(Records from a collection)
[Start of Attachment]
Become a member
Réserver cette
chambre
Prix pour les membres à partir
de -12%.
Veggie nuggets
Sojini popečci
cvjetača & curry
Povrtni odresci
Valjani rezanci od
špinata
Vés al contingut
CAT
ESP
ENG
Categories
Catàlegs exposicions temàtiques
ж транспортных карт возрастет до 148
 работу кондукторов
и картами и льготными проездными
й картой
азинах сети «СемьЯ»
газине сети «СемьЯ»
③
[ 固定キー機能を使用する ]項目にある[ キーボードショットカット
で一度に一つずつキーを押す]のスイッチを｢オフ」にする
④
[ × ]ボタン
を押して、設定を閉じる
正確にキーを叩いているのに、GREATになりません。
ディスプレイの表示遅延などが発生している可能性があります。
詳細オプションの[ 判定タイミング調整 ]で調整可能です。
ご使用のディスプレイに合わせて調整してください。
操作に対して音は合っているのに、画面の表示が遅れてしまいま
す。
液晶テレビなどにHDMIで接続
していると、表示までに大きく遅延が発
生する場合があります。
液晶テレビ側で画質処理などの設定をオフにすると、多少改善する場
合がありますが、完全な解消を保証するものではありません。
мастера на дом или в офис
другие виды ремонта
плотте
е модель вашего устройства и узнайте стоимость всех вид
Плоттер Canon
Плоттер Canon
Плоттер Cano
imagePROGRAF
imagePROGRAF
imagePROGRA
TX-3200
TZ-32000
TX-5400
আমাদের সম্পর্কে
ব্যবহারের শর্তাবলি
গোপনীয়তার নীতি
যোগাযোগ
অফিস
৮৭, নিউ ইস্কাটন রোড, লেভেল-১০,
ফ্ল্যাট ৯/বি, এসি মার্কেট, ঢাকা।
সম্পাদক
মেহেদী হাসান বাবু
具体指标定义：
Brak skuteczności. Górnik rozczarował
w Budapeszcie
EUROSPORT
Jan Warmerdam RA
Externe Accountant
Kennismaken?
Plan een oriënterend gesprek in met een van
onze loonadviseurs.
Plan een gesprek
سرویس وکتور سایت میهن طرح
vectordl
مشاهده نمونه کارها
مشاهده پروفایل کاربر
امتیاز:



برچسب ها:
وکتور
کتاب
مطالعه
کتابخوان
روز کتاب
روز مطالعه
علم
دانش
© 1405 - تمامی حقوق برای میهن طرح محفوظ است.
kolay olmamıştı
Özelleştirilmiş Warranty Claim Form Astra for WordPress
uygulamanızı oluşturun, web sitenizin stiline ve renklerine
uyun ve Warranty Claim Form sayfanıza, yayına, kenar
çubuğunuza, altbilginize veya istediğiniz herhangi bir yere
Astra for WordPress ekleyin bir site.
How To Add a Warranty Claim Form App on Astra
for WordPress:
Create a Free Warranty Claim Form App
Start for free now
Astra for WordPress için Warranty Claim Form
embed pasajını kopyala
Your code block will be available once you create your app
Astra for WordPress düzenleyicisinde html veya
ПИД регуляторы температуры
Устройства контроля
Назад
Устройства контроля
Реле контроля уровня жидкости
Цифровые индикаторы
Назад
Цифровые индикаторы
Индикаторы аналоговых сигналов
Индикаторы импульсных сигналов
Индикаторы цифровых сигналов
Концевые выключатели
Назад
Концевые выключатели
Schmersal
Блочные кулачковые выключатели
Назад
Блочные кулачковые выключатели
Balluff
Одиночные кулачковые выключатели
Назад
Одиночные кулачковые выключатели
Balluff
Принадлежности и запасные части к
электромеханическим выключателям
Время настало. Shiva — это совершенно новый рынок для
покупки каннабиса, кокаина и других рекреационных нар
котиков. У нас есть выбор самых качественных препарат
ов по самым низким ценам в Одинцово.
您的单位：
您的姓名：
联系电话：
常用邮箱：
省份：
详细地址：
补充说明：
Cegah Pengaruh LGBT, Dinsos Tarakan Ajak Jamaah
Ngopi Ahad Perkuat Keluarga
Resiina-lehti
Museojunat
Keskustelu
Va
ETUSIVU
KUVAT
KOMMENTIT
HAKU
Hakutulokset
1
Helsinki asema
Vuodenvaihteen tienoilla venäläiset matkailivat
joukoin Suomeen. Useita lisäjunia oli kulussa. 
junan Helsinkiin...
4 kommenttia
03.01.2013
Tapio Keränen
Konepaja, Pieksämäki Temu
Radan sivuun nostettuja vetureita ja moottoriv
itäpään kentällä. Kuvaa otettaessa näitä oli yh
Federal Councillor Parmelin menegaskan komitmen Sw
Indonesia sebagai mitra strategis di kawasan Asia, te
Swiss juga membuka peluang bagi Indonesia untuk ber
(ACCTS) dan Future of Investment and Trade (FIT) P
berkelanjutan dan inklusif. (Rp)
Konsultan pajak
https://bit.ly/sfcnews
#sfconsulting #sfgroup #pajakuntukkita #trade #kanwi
[End of Attachment]
> **YOUR ASSIGNMENT**
An exact restatement of all the entries above is needed.

> **PROBLEM SOLUTION**
Become a member
Réserver cette
chambre
Prix pour les membres à partir
de -12%.
Veggie nuggets
Sojini popečci
cvjetača & curry
Povrtni odresci
Valjani rezanci od
špinata
Vés al contingut
CAT
ESP
ENG
Categories
Catàlegs exposicions temàtiques
ж транспортных карт возрастет до 148
 работу кондукторов
и картами и льготными проездными
й картой
азинах сети «СемьЯ»
газине сети «СемьЯ»
③
[ 固定キー機能を使用する ]項目にある[ キーボードショットカット
で一度に一つずつキーを押す]のスイッチを｢オフ」にする
④
[ × ]ボタン
を押して、設定を閉じる
正確にキーを叩いているのに、GREATになりません。
ディスプレイの表示遅延などが発生している可能性があります。
詳細オプションの[ 判定タイミング調整 ]で調整可能です。
ご使用のディスプレイに合わせて調整してください。
操作に対して音は合っているのに、画面の表示が遅れてしまいま
す。
液晶テレビなどにHDMIで接続
していると、表示までに大きく遅延が発
生する場合があります。
液晶テレビ側で画質処理などの設定をオフにすると、多少改善する場
合がありますが、完全な解消を保証するものではありません。
мастера на дом или в офис
другие виды ремонта
плотте
е модель вашего устройства и узнайте стоимость всех вид
Плоттер Canon
Плоттер Canon
Плоттер Cano
imagePROGRAF
imagePROGRAF
imagePROGRA
TX-3200
TZ-32000
TX-5400
আমাদের সম্পর্কে
ব্যবহারের শর্তাবলি
গোপনীয়তার নীতি
যোগাযোগ
অফিস
৮৭, নিউ ইস্কাটন রোড, লেভেল-১০,
ফ্ল্যাট ৯/বি, এসি মার্কেট, ঢাকা।
সম্পাদক
মেহেদী হাসান বাবু
具体指标定义：
Brak skuteczności. Górnik rozczarował
w Budapeszcie
EUROSPORT
Jan Warmerdam RA
Externe Accountant
Kennismaken?
Plan een oriënterend gesprek in met een van
onze loonadviseurs.
Plan een gesprek
سرویس وکتور سایت میهن طرح
vectordl
مشاهده نمونه کارها
مشاهده پروفایل کاربر
امتیاز:



برچسب ها:
وکتور
کتاب
مطالعه
کتابخوان
روز کتاب
روز مطالعه
علم
دانش
© 1405 - تمامی حقوق برای میهن طرح محفوظ است.
kolay olmamıştı
Özelleştirilmiş Warranty Claim Form Astra for WordPress
uygulamanızı oluşturun, web sitenizin stiline ve renklerine
uyun ve Warranty Claim Form sayfanıza, yayına, kenar
çubuğunuza, altbilginize veya istediğiniz herhangi bir yere
Astra for WordPress ekleyin bir site.
How To Add a Warranty Claim Form App on Astra
for WordPress:
Create a Free Warranty Claim Form App
Start for free now
Astra for WordPress için Warranty Claim Form
embed pasajını kopyala
Your code block will be available once you create your app
Astra for WordPress düzenleyicisinde html veya
ПИД регуляторы температуры
Устройства контроля
Назад
Устройства контроля
Реле контроля уровня жидкости
Цифровые индикаторы
Назад
Цифровые индикаторы
Индикаторы аналоговых сигналов
Индикаторы импульсных сигналов
Индикаторы цифровых сигналов
Концевые выключатели
Назад
Концевые выключатели
Schmersal
Блочные кулачковые выключатели
Назад
Блочные кулачковые выключатели
Balluff
Одиночные кулачковые выключатели
Назад
Одиночные кулачковые выключатели
Balluff
Принадлежности и запасные части к
электромеханическим выключателям
Время настало. Shiva — это совершенно новый рынок для
покупки каннабиса, кокаина и других рекреационных нар
котиков. У нас есть выбор самых качественных препарат
ов по самым низким ценам в Одинцово.
您的单位：
您的姓名：
联系电话：
常用邮箱：
省份：
详细地址：
补充说明：
Cegah Pengaruh LGBT, Dinsos Tarakan Ajak Jamaah
Ngopi Ahad Perkuat Keluarga
Resiina-lehti
Museojunat
Keskustelu
Va
ETUSIVU
KUVAT
KOMMENTIT
HAKU
Hakutulokset
1
Helsinki asema
Vuodenvaihteen tienoilla venäläiset matkailivat
joukoin Suomeen. Useita lisäjunia oli kulussa. 
junan Helsinkiin...
4 kommenttia
03.01.2013
Tapio Keränen
Konepaja, Pieksämäki Temu
Radan sivuun nostettuja vetureita ja moottoriv
itäpään kentällä. Kuvaa otettaessa näitä oli yh
Federal Councillor Parmelin menegaskan komitmen Sw
Indonesia sebagai mitra strategis di kawasan Asia, te
Swiss juga membuka peluang bagi Indonesia untuk ber
(ACCTS) dan Future of Investment and Trade (FIT) P
berkelanjutan dan inklusif. (Rp)
Konsultan pajak
https://bit.ly/sfcnews
#sfconsulting #sfgroup #pajakuntukkita #trade #kanwi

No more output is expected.